She says she was comforted in her fight after a "strong" exchange with the person responsible for her accident.

"For me, there was clearly a before and after this exchange. It greatly contributed to removing the anger, it was positive for the future, I understood a lot of things", explains to AFP Pauline Déroulède , which has just broadcast a first awareness clip on its social networks and opened an online kitty.

Today N.2 French wheelchair tennis dreaming of the Paralympic Games in 2024 in Paris, Pauline Déroulède lost her left leg after being hit by a car.

The driver, a 92-year-old man, violently hit her - and two other people - while she was stationary on her scooter in Paris.

Pauline Déroulède, member of the French wheelchair tennis team, during a tournament, September 28, 2020 FRANCK FIFE AFP / Archives

"If the drivers who hit us had passed a driving aptitude test, they would no longer have their license. And Cléo and I would still have our two legs", underlines in her clip Pauline Déroulède who we see alongside of Cléo, 10 years old, mowed down at the age of 3 by an 86-year-old lady.

The campaign received the support of the Minister in charge of Transport, Jean-Baptiste Djebbari, and the doctor Michel Cymes.

"It's crazy that in France, we have the license for life without any control, we can drive up to 100 years old", protests Déroulède, who says he has not received the support of Road Safety "under the election pretext.

According to Road Safety, the interministerial delegate Marie Gautier-Melleray "is subject to a right of reserve and cannot commit to certain subjects" during elections.

"Pauline Déroulède was received several times by the delegate and her predecessor", underlined to AFP Road Safety, for whom "it is not age that presents a danger, but the appearance of pathologies or the need to resort to treatments that impact the ability to drive".

Déroulède was comforted in her fight after speaking with the person who made her disabled.

"I'm happy to have had this exchange with him within the framework of something called restorative justice. I needed to have his version. I couldn't see myself not speaking to him within the framework of this fight that I lead", she says.

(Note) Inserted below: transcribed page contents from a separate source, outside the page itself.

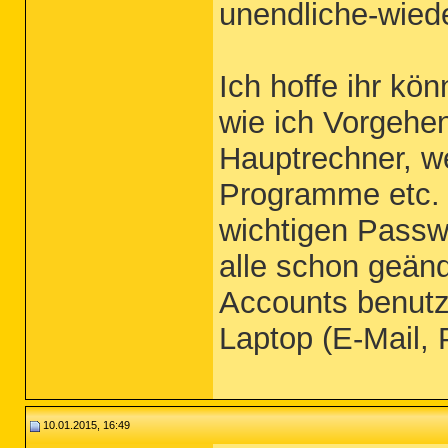
unendliche-wiede
Ich hoffe ihr kö
wie ich Vorgehen
Hauptrechner, w
Programme etc. 
wichtigen Passwö
alle schon geänd
Accounts benutz
Laptop (E-Mail, 
10.01.2015, 16:49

The exchange took place in video, at the end of the confinement, in the presence of the wife of the nonagenarian.

"It was strong. I had no hatred, just needed to understand. In what I saw, they were destroyed, it could have been my grandparents. It pains me to see two old people like that crying. A 92-year-old gentleman who cries… And who calls you by your first name, it is not forgotten", she recalls.

"But at the same time this gentleman told me that he knew he was no longer capable. That if there was a law, he would have respected it. These are his words. +Because we, the elderly people, we respect the laws+. We come out of this exchange and we say to ourselves: with Tiphaine (his partner, editor's note), them and I are four broken lives for something that could have been avoided. What a waste!

"This gentleman reversed the pedals as is often the case, he pressed the accelerator instead of the brake and he hit me at 80 km / h. He was disoriented, he was no longer capable. C That's why we need tests," she asserts.

The nonagenarian has since passed away last December.